Data items:
- Opening Delimiter -

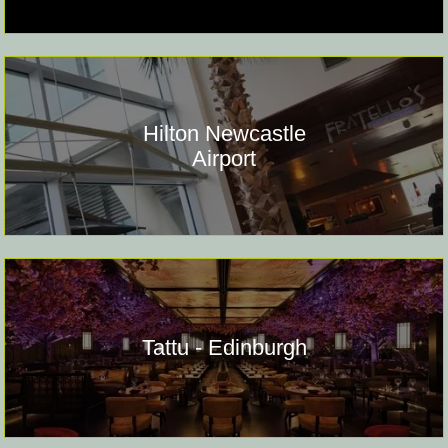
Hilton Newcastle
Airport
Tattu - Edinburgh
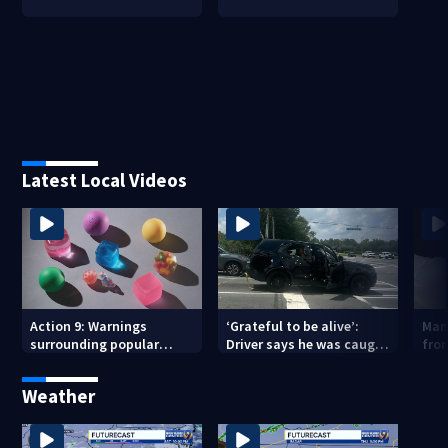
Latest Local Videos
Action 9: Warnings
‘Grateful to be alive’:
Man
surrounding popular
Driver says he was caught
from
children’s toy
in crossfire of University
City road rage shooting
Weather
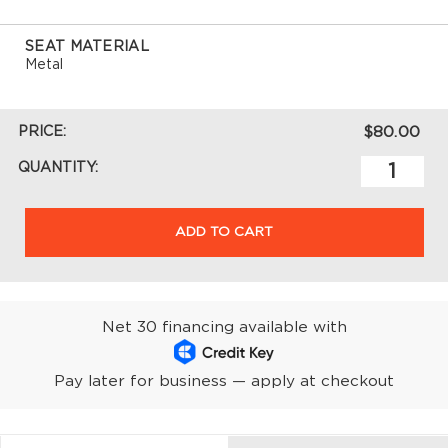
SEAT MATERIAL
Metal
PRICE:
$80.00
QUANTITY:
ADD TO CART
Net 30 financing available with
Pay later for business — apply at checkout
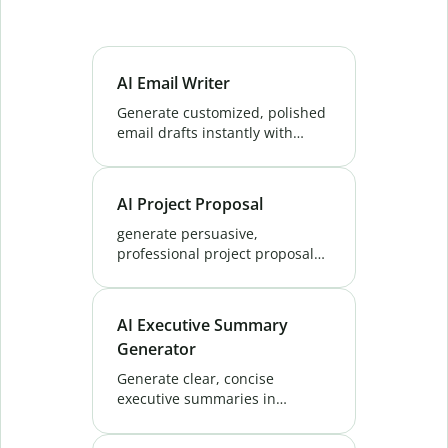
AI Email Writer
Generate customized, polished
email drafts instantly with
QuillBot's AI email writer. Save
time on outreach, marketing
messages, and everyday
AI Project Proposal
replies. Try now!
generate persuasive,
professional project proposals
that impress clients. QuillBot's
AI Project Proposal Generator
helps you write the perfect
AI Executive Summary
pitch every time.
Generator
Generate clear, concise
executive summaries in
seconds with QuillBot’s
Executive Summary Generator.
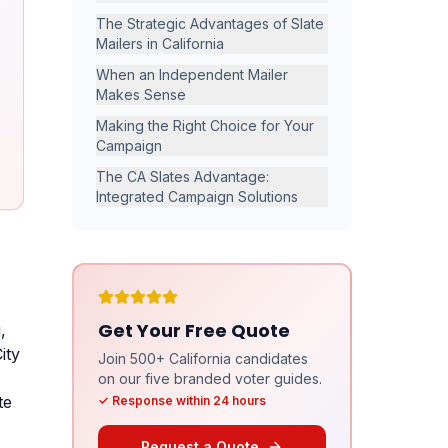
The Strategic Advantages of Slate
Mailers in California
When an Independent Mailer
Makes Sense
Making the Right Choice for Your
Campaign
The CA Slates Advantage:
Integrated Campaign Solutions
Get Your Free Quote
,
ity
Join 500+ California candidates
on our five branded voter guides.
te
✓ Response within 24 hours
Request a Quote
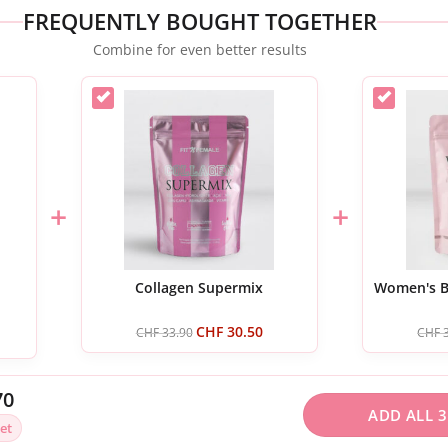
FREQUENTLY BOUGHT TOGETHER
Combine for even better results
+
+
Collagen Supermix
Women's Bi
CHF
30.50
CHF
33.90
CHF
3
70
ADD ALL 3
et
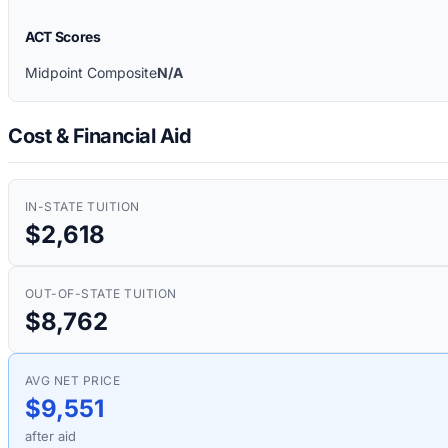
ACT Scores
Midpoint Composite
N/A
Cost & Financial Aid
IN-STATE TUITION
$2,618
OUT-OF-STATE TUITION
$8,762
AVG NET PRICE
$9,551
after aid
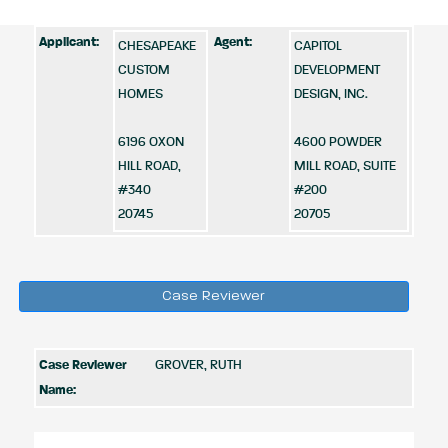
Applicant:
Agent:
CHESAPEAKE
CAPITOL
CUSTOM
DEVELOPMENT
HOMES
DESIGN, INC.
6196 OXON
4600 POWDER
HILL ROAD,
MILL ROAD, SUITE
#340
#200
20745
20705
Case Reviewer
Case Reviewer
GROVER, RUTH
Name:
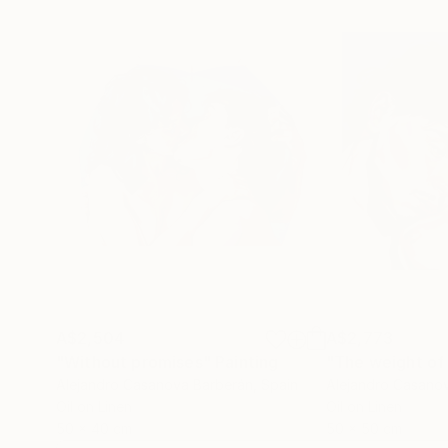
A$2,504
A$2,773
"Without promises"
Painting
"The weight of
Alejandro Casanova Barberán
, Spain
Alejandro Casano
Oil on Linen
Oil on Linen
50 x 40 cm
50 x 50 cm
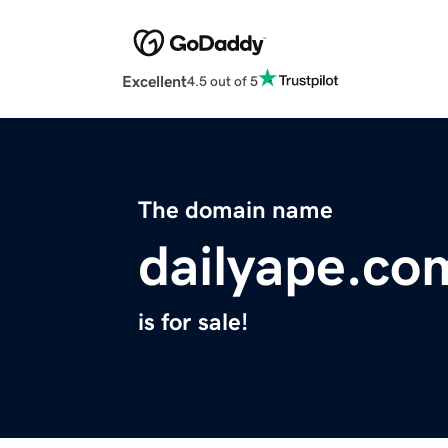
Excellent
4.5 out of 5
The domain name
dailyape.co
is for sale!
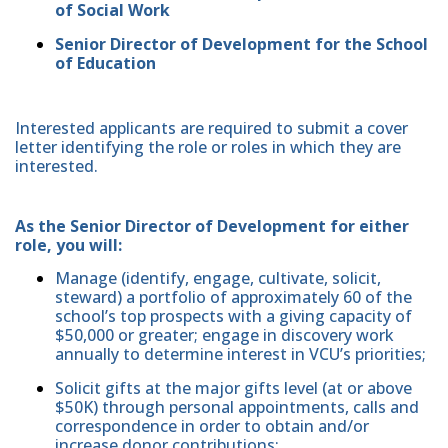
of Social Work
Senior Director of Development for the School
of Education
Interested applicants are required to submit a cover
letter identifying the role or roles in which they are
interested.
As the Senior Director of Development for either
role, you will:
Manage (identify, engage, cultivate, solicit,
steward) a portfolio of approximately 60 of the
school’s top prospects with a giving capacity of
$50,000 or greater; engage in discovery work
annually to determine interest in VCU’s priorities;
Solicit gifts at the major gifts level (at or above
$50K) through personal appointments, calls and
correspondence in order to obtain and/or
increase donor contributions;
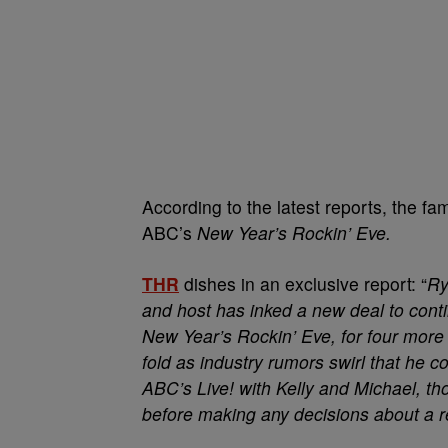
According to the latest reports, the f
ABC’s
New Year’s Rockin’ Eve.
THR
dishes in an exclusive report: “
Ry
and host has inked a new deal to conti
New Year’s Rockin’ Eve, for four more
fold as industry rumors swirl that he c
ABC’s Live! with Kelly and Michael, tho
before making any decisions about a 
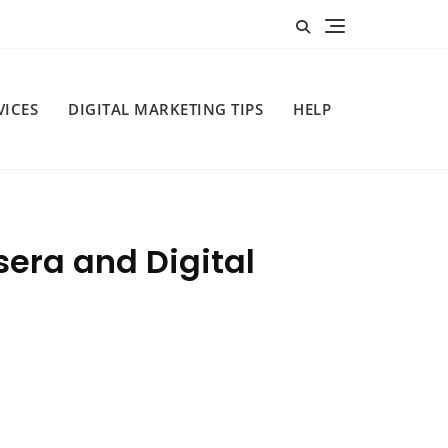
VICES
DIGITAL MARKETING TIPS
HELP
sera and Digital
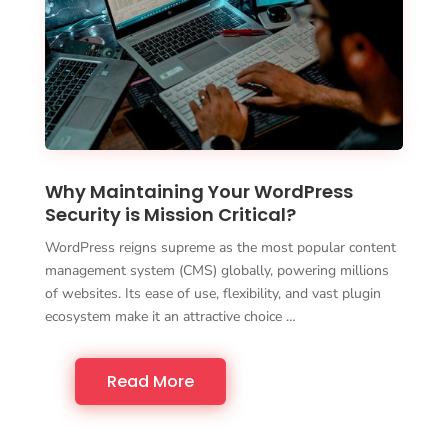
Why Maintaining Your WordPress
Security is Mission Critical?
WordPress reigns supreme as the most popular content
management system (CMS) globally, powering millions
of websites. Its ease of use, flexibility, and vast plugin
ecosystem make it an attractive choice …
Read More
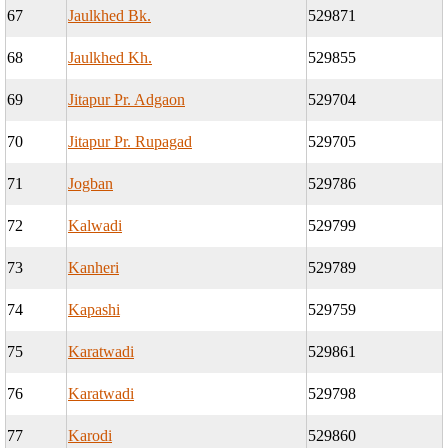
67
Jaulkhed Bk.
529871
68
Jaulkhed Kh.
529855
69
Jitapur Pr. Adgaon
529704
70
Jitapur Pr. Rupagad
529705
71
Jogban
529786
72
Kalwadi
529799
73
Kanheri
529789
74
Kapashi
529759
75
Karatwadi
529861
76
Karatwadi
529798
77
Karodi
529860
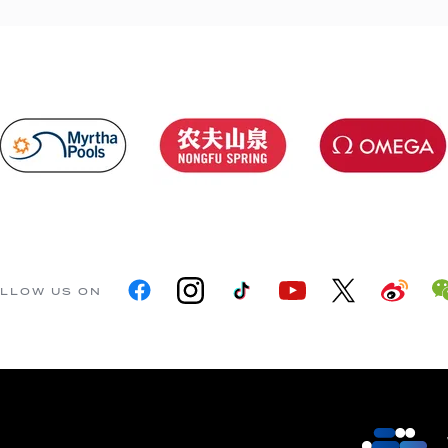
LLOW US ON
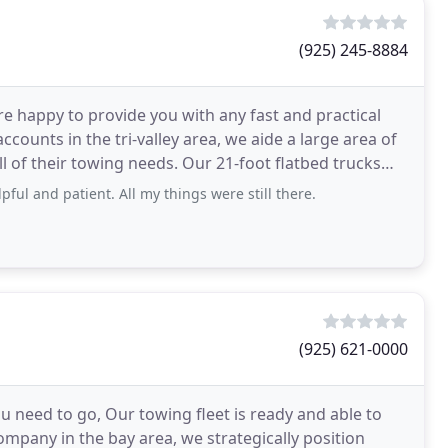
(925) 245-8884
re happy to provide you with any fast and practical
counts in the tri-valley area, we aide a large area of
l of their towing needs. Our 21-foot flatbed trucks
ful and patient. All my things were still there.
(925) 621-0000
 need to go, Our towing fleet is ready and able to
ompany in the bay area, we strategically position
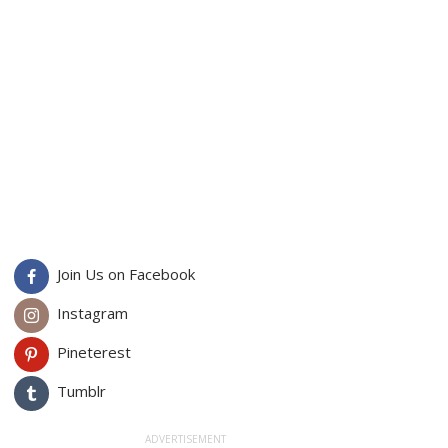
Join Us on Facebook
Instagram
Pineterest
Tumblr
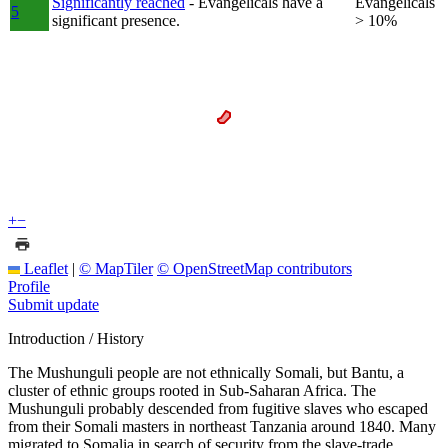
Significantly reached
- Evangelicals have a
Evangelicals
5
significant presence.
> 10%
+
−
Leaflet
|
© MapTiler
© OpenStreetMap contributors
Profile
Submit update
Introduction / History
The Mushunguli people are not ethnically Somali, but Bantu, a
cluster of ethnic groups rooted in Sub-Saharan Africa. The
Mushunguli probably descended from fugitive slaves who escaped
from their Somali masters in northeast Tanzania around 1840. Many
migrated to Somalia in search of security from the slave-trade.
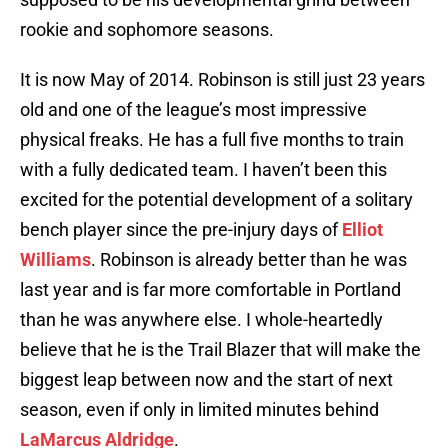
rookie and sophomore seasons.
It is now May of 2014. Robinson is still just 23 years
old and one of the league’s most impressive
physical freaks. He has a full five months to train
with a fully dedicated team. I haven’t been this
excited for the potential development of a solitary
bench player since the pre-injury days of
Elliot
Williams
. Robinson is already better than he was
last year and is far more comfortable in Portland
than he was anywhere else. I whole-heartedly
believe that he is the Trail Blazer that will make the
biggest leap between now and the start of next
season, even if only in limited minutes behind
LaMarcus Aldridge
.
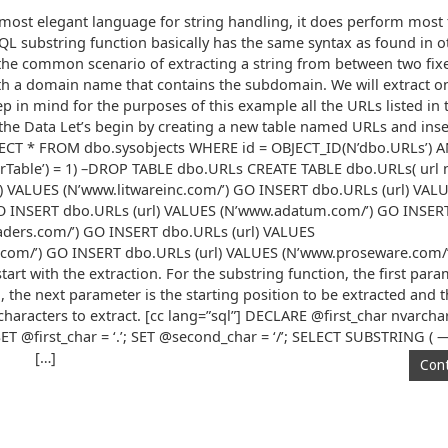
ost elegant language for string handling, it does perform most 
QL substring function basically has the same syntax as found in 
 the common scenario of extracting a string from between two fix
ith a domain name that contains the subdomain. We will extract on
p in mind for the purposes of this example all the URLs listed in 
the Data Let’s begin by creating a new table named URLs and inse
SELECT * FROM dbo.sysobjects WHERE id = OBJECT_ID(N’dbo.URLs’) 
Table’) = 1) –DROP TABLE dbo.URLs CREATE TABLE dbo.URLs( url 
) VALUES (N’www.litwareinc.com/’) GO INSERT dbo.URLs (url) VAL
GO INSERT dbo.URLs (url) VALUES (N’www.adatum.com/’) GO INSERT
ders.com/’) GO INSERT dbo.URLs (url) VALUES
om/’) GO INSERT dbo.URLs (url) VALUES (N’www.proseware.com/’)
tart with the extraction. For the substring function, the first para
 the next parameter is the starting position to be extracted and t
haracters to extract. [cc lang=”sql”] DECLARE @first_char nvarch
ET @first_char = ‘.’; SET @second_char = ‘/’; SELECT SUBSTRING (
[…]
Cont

- Closing Delimiter -

**THE TASK:**
Among the entries above, determine how many lines contain "TUITION", then output only that number.

**REPLY TO THE TASK:**
2